In the dozen years since the debut of Web browsers that turned the Web into a graphics-rich environment, the migration to life online has been unrelenting. Below, a small sampling of the many milestones.
1995:
* Netscape goes public. Amazon.com and eBay launch. n There are an estimated 100,000 sites on the web, up from some 623 in 1993.
1998:
* Google opens with a staff of 3.
1999:
* Blogger, one of the first popular weblog publishing tools appears.
* Craigslist, which began as an e-mail list of arts events in San Francisco, becomes an online classified ads-listing company.
2000:
* An average 52 million adults are online, about 5 million with high-speed internet access at home. As the year closes, there are 25.6 million websites.

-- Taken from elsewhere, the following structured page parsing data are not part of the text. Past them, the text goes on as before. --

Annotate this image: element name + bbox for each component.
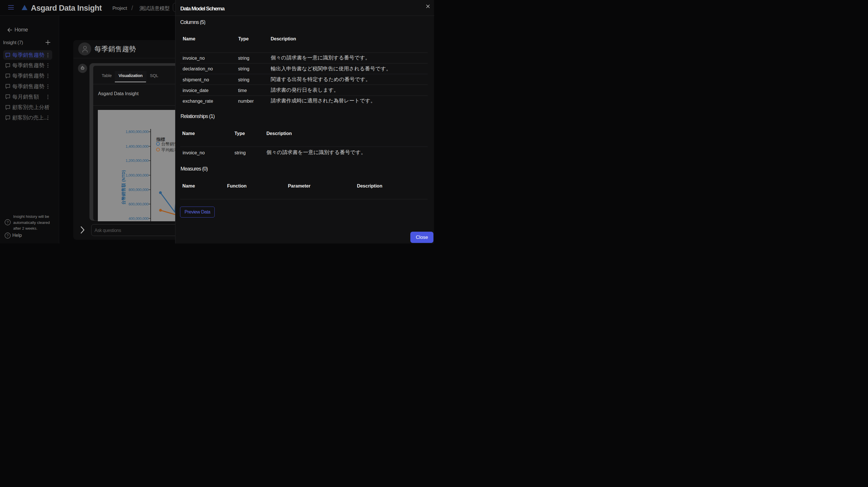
svg-text:600,000,000: 600,000,000 [128,202,148,206]
svg-text:1,200,000,000: 1,200,000,000 [126,158,148,163]
svg-text:800,000,000: 800,000,000 [128,188,148,192]
svg-text:?: ? [7,220,9,224]
svg-text:400,000,000: 400,000,000 [128,216,148,221]
svg-text:1,000,000,000: 1,000,000,000 [126,173,148,177]
svg-text:1,600,000,000: 1,600,000,000 [126,130,148,134]
svg-text:?: ? [7,234,9,238]
svg-text:1,400,000,000: 1,400,000,000 [126,144,148,149]
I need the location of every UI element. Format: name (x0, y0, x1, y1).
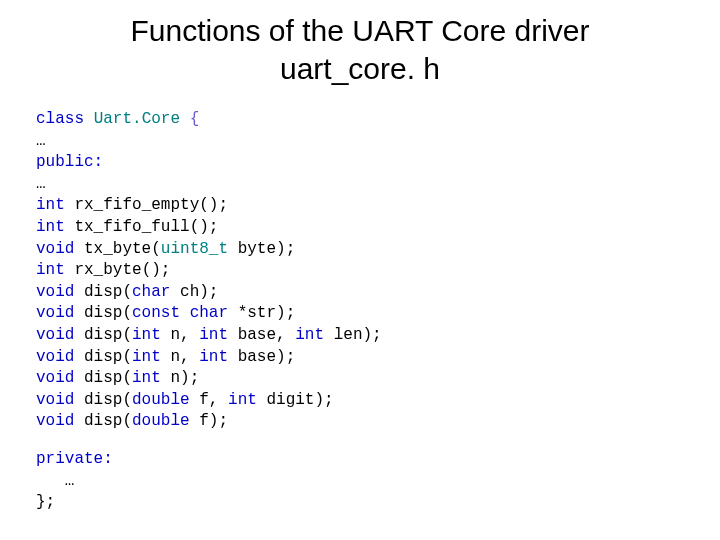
kw-double: double (132, 412, 190, 430)
code-line-10: void disp(const char *str); (36, 304, 295, 322)
kw-void: void (36, 283, 74, 301)
brace-open: { (190, 110, 200, 128)
kw-void: void (36, 348, 74, 366)
code-text: len); (324, 326, 382, 344)
title-line-2: uart_core. h (36, 50, 684, 88)
kw-void: void (36, 412, 74, 430)
code-text: f, (190, 391, 228, 409)
code-line-11: void disp(int n, int base, int len); (36, 326, 382, 344)
code-text: rx_byte(); (65, 261, 171, 279)
code-line-3: public: (36, 153, 103, 171)
code-line-18: … (36, 472, 74, 490)
kw-int: int (132, 326, 161, 344)
kw-void: void (36, 391, 74, 409)
code-line-4: … (36, 175, 46, 193)
code-text: byte); (228, 240, 295, 258)
code-text: disp( (74, 304, 132, 322)
code-text: n); (161, 369, 199, 387)
code-line-2: … (36, 132, 46, 150)
code-line-13: void disp(int n); (36, 369, 199, 387)
code-text: n, (161, 348, 199, 366)
kw-int: int (36, 261, 65, 279)
title-line-1: Functions of the UART Core driver (36, 12, 684, 50)
kw-int: int (132, 348, 161, 366)
kw-int: int (132, 369, 161, 387)
code-text: base, (228, 326, 295, 344)
kw-char: char (132, 283, 170, 301)
code-line-19: }; (36, 493, 55, 511)
type-uint8: uint8_t (161, 240, 228, 258)
kw-public: public: (36, 153, 103, 171)
class-name: Uart.Core (94, 110, 180, 128)
code-text: ch); (170, 283, 218, 301)
code-line-7: void tx_byte(uint8_t byte); (36, 240, 295, 258)
title-block: Functions of the UART Core driver uart_c… (36, 12, 684, 87)
code-text: f); (190, 412, 228, 430)
code-line-6: int tx_fifo_full(); (36, 218, 218, 236)
kw-int: int (199, 348, 228, 366)
kw-int: int (228, 391, 257, 409)
code-line-17: private: (36, 450, 113, 468)
code-line-1: class Uart.Core { (36, 110, 199, 128)
kw-int: int (36, 218, 65, 236)
kw-double: double (132, 391, 190, 409)
code-line-15: void disp(double f); (36, 412, 228, 430)
kw-void: void (36, 240, 74, 258)
code-text: tx_fifo_full(); (65, 218, 219, 236)
blank-line (36, 433, 684, 449)
code-text: digit); (257, 391, 334, 409)
kw-constchar: const char (132, 304, 228, 322)
kw-class: class (36, 110, 84, 128)
code-text: disp( (74, 369, 132, 387)
code-text: disp( (74, 283, 132, 301)
code-text: n, (161, 326, 199, 344)
kw-void: void (36, 304, 74, 322)
kw-int: int (295, 326, 324, 344)
kw-int: int (199, 326, 228, 344)
kw-void: void (36, 326, 74, 344)
code-text: tx_byte( (74, 240, 160, 258)
code-text: disp( (74, 412, 132, 430)
code-text: disp( (74, 348, 132, 366)
slide: Functions of the UART Core driver uart_c… (0, 0, 720, 540)
code-text: disp( (74, 391, 132, 409)
code-block: class Uart.Core { … public: … int rx_fif… (36, 109, 684, 514)
kw-void: void (36, 369, 74, 387)
code-text: disp( (74, 326, 132, 344)
code-text: base); (228, 348, 295, 366)
code-line-12: void disp(int n, int base); (36, 348, 295, 366)
code-text: rx_fifo_empty(); (65, 196, 228, 214)
kw-int: int (36, 196, 65, 214)
code-line-9: void disp(char ch); (36, 283, 218, 301)
code-line-5: int rx_fifo_empty(); (36, 196, 228, 214)
kw-private: private: (36, 450, 113, 468)
code-line-8: int rx_byte(); (36, 261, 170, 279)
code-line-14: void disp(double f, int digit); (36, 391, 334, 409)
code-text: *str); (228, 304, 295, 322)
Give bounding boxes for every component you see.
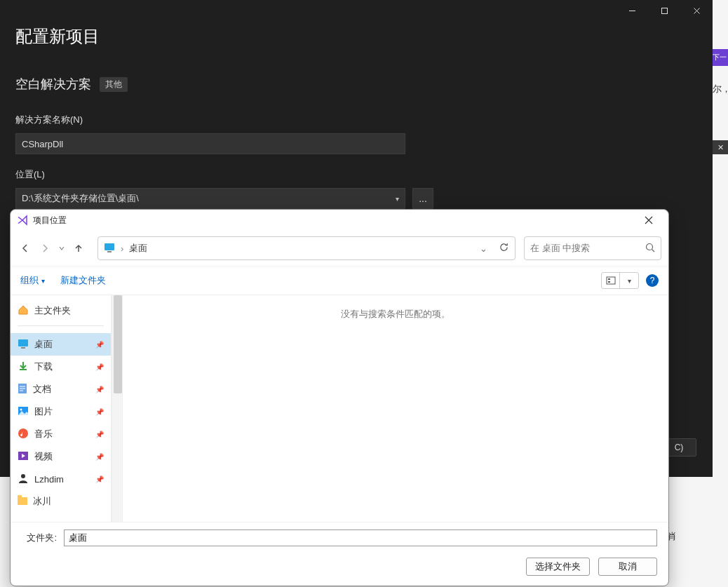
chevron-down-icon: ▾: [396, 195, 399, 203]
svg-point-12: [18, 429, 28, 438]
vs-titlebar: [0, 0, 713, 21]
desktop-icon: [18, 339, 29, 351]
nav-back-button[interactable]: [18, 241, 33, 256]
pin-icon: 📌: [95, 341, 104, 349]
file-browser-dialog: 项目位置 › 桌面 ⌄ 在 桌面 中搜索: [10, 209, 669, 586]
image-icon: [18, 406, 29, 418]
sidebar-item-label: 图片: [34, 405, 53, 418]
sidebar-item-label: Lzhdim: [34, 474, 64, 485]
view-icon: [602, 273, 620, 288]
sidebar-item-home[interactable]: 主文件夹: [11, 299, 111, 322]
dialog-close-button[interactable]: [635, 210, 663, 231]
folder-icon: [18, 497, 27, 507]
dialog-toolbar: 组织 ▾ 新建文件夹 ▾ ?: [11, 266, 668, 295]
sidebar-scrollbar[interactable]: [112, 295, 123, 522]
music-icon: [18, 428, 29, 441]
sidebar-item-label: 音乐: [34, 428, 53, 440]
maximize-button[interactable]: [648, 0, 680, 21]
location-value: D:\系统文件夹存储位置\桌面\: [22, 192, 139, 205]
sidebar-item-label: 视频: [34, 450, 53, 463]
svg-point-11: [20, 408, 22, 410]
svg-rect-8: [21, 347, 25, 349]
close-button[interactable]: [680, 0, 713, 21]
sidebar-item-desktop[interactable]: 桌面 📌: [11, 333, 111, 356]
sidebar-item-label: 文档: [33, 383, 51, 396]
pin-icon: 📌: [95, 431, 104, 438]
empty-message: 没有与搜索条件匹配的项。: [135, 308, 656, 321]
view-mode-selector[interactable]: ▾: [601, 272, 639, 289]
browse-button[interactable]: ...: [412, 188, 433, 209]
sidebar-divider: [18, 325, 104, 326]
dialog-nav: › 桌面 ⌄ 在 桌面 中搜索: [11, 231, 668, 266]
document-icon: [18, 383, 27, 396]
download-icon: [18, 360, 29, 374]
svg-rect-1: [105, 243, 114, 250]
svg-rect-4: [607, 277, 615, 284]
dialog-title: 项目位置: [33, 215, 635, 227]
dialog-sidebar: 主文件夹 桌面 📌 下载 📌 文档 📌 图片 📌: [11, 295, 112, 522]
organize-menu[interactable]: 组织 ▾: [20, 274, 45, 287]
minimize-button[interactable]: [616, 0, 648, 21]
sidebar-item-label: 冰川: [33, 495, 51, 508]
page-title: 配置新项目: [15, 25, 697, 48]
svg-rect-2: [107, 251, 112, 252]
pin-icon: 📌: [95, 408, 104, 416]
nav-recent-dropdown[interactable]: [57, 241, 67, 256]
template-subtitle: 空白解决方案: [15, 76, 91, 93]
sidebar-item-documents[interactable]: 文档 📌: [11, 378, 111, 400]
file-list-area: 没有与搜索条件匹配的项。: [123, 295, 668, 522]
svg-point-3: [647, 243, 653, 250]
background-text-peek: 尔，: [713, 83, 728, 95]
breadcrumb-text: 桌面: [129, 242, 147, 255]
vs-icon: [16, 214, 29, 227]
nav-forward-button[interactable]: [37, 241, 53, 256]
search-placeholder: 在 桌面 中搜索: [530, 242, 645, 255]
view-chevron-icon: ▾: [620, 273, 638, 288]
pin-icon: 📌: [95, 475, 104, 483]
svg-rect-7: [18, 339, 28, 346]
help-button[interactable]: ?: [646, 274, 659, 287]
chevron-down-icon: ▾: [41, 277, 45, 285]
sidebar-item-label: 下载: [34, 360, 53, 373]
location-label: 位置(L): [15, 168, 697, 181]
new-folder-button[interactable]: 新建文件夹: [60, 274, 106, 287]
breadcrumb-sep: ›: [121, 243, 123, 254]
refresh-button[interactable]: [499, 242, 509, 255]
search-input[interactable]: 在 桌面 中搜索: [524, 236, 661, 260]
pin-icon: 📌: [95, 453, 104, 461]
svg-rect-5: [608, 278, 610, 280]
sidebar-item-videos[interactable]: 视频 📌: [11, 445, 111, 468]
solution-name-input[interactable]: [15, 133, 405, 154]
home-icon: [18, 304, 29, 318]
desktop-icon: [104, 243, 115, 255]
solution-name-label: 解决方案名称(N): [15, 114, 697, 126]
sidebar-item-label: 主文件夹: [34, 304, 71, 317]
svg-point-14: [21, 474, 25, 478]
location-select[interactable]: D:\系统文件夹存储位置\桌面\ ▾: [15, 188, 405, 209]
sidebar-item-pictures[interactable]: 图片 📌: [11, 400, 111, 423]
folder-name-input[interactable]: [64, 529, 657, 546]
user-icon: [18, 473, 29, 486]
search-icon: [645, 243, 655, 255]
scrollbar-thumb[interactable]: [114, 295, 122, 393]
sidebar-item-bingchuan[interactable]: 冰川: [11, 490, 111, 513]
side-close-button[interactable]: ✕: [713, 140, 728, 154]
svg-rect-6: [608, 281, 610, 283]
sidebar-item-music[interactable]: 音乐 📌: [11, 423, 111, 445]
cancel-button[interactable]: 取消: [598, 558, 657, 576]
svg-rect-0: [661, 8, 667, 13]
pin-icon: 📌: [95, 363, 104, 371]
template-tag: 其他: [100, 77, 128, 92]
address-bar[interactable]: › 桌面 ⌄: [97, 236, 515, 260]
sidebar-item-lzhdim[interactable]: Lzhdim 📌: [11, 468, 111, 490]
nav-up-button[interactable]: [71, 241, 86, 256]
folder-name-label: 文件夹:: [22, 532, 57, 544]
sidebar-item-downloads[interactable]: 下载 📌: [11, 356, 111, 378]
select-folder-button[interactable]: 选择文件夹: [526, 558, 590, 576]
sidebar-item-label: 桌面: [34, 338, 53, 351]
next-step-button-peek[interactable]: 下一步: [713, 49, 728, 66]
address-dropdown-icon[interactable]: ⌄: [480, 243, 487, 254]
pin-icon: 📌: [95, 386, 104, 393]
dialog-footer: 文件夹: 选择文件夹 取消: [11, 522, 668, 586]
video-icon: [18, 451, 29, 463]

* Google handles more than 100 million queries a day.
2001:
* Apple introduces the iPod.
2002:
* 65% of American children ages 2-17 use the Internet, up from 41% in 2000.
2003:
* MySpace and Friendster launch, putting "social networking site" in the vocabulary.
* One-millionth iPod is sold.
2004:
* Audio blogging is dubbed podcasting, and how-to articles begin to appear.
* Flickr, the photo-sharing/social networking site, launches.
* A typical day sees 128 million U.S. adults online. About 60 million have high-speed connections at home.
2005:
* eBay has 79 million U.S. members, 168 million worldwide.
* MySpace has 40 million members.
* 87% of 12- to 17-year-olds use the Internet.
* Technorati tracks 22.9 million blogs.
* By midyear, Flikr has 775,000 users and is growing about 30% a month.
* LiveJournal reports 2.5 million active accounts.
* 10 million Craigslist users search some 6.5 million classified postings each month.